Bochenski describes his own balancing act as an attempt to steer Grand Forks through the ragged arguments over a virus that has become explicitly political. The debate over a local masking requirement is probably the sharpest example of this; after Bochenski urged the use of masks for months, but didn’t demand it, the Grand Forks City Council went ahead and mandated their use anyways — though in the form of a resolution that included no punishment for disobeying the mandate.
Bochenski describes his holdout position on ordering masks — and all the other tough mayoral decisions — as an attempt to keep the city from “ripping at the seams.” (In a November conversation, Bochenski said he was not involved in event planning decisions for the Alerus Center)
"You had the community fractured over this, and it was just keeping both sides together,” he said of the pandemic. “Where you don't have mask protests, where you don't have businesses openly breaking laws.
There is a grander, more unified theory of why all this balance is necessary, and it leads back to the federal government. After an initial burst of COVID relief and jobs protection and citizens’ checks, Congress has not moved ahead on a more recent stimulus package (though recent reports suggest they are close).
If bars don’t get more paycheck protection for workers, how can cities ask them to close? Without more aid to cities, how much harder is it to keep the lights off at big events centers? Thus, the need to keep striking a balance.

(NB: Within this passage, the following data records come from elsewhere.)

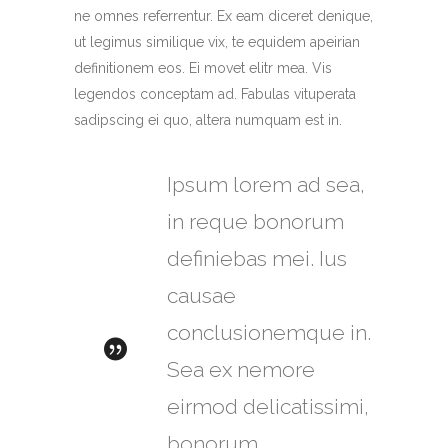
ne omnes referrentur. Ex eam diceret denique,
ut legimus similique vix, te equidem apeirian
definitionem eos. Ei movet elitr mea. Vis
legendos conceptam ad. Fabulas vituperata
sadipscing ei quo, altera numquam est in.
Ipsum lorem ad sea,
in reque bonorum
definiebas mei. Ius
causae
conclusionemque in.
Sea ex nemore
eirmod delicatissimi,
bonorum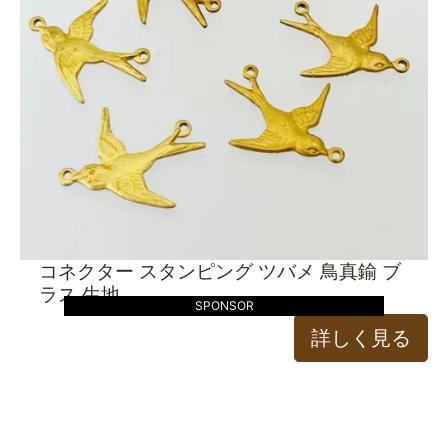
コネクター スタンピング ツバメ 鳥真鍮 ブ
ラス 生地
SPONSOR
詳しく見る
5個 【チャーム】 ストーン付き 鳥かご チ
ャーム マットゴールド | アクセサリー 手芸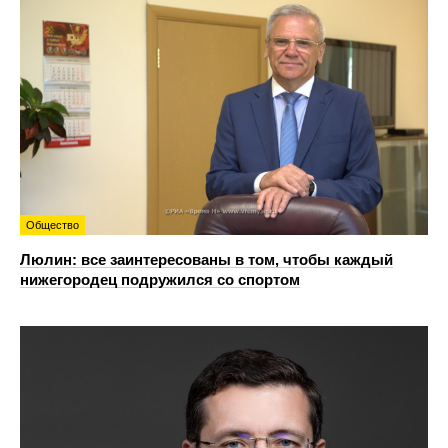
Общество
Люлин: все заинтересованы в том, чтобы каждый
нижегородец подружился со спортом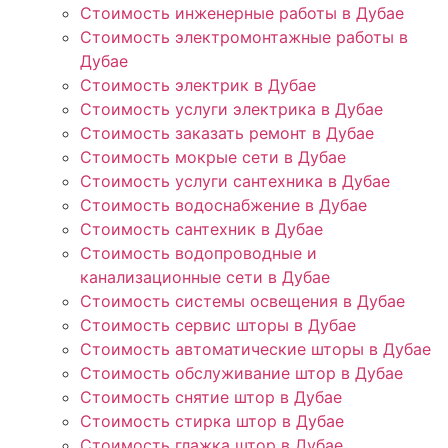
Стоимость инженерные работы в Дубае
Стоимость электромонтажные работы в
Дубае
Стоимость электрик в Дубае
Стоимость услуги электрика в Дубае
Стоимость заказать ремонт в Дубае
Стоимость мокрые сети в Дубае
Стоимость услуги сантехника в Дубае
Стоимость водоснабжение в Дубае
Стоимость сантехник в Дубае
Стоимость водопроводные и
канализационные сети в Дубае
Стоимость системы освещения в Дубае
Стоимость сервис шторы в Дубае
Стоимость автоматические шторы в Дубае
Стоимость обслуживание штор в Дубае
Стоимость снятие штор в Дубае
Стоимость стирка штор в Дубае
Стоимость глажка штор в Дубае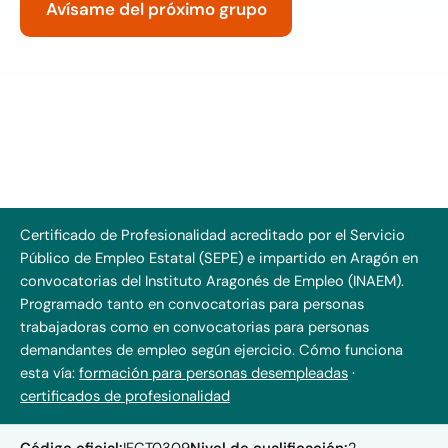
Avísame del próximo grupo
PRÓXIMOS GRUPOS
Próximos grupos cuando se confirme la convocatoria
del INAEM. Apúntate y te avisamos en cuanto haya
fechas.
Certificado de Profesionalidad acreditado por el Servicio
Público de Empleo Estatal (SEPE) e impartido en Aragón en
convocatorias del Instituto Aragonés de Empleo (INAEM).
Programado tanto en convocatorias para personas
trabajadoras como en convocatorias para personas
demandantes de empleo según ejercicio.
Cómo funciona
esta vía:
formación para personas desempleadas
·
certificados de profesionalidad
Código oficial:
IFCT0309
Nivel de cualificación:
2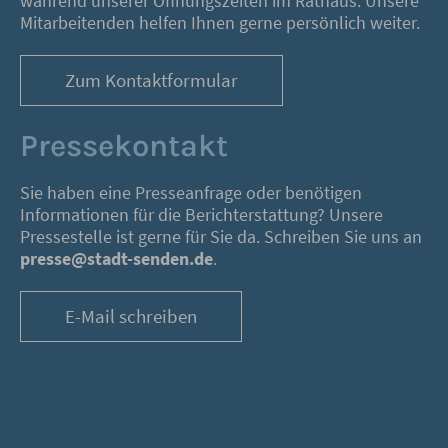
während unserer Öffnungszeiten im Rathaus. Unsere
Mitarbeitenden helfen Ihnen gerne persönlich weiter.
Zum Kontaktformular
Pressekontakt
Sie haben eine Presseanfrage oder benötigen
Informationen für die Berichterstattung? Unsere
Pressestelle ist gerne für Sie da. Schreiben Sie uns an
presse@stadt-senden.de
.
E-Mail schreiben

"If the federal government was going to provide more support, it would have been easier to put more restrictions on businesses, certainly,” Bochenski said. “But without that, it's difficult to have a complete shutdown or to shut down businesses. Because that affects their livelihoods, too."
In the meantime, that balance remains at the forefront of North Dakota daily living, from Grand Forks City Hall to Bismarck.
“I feel so far, North Dakota has navigated pretty well on the balance of saving lives and saving livelihoods,” Gov. Doug Burgum told the Herald editorial board this month, “(of) keeping kids in school and keeping the economy open.”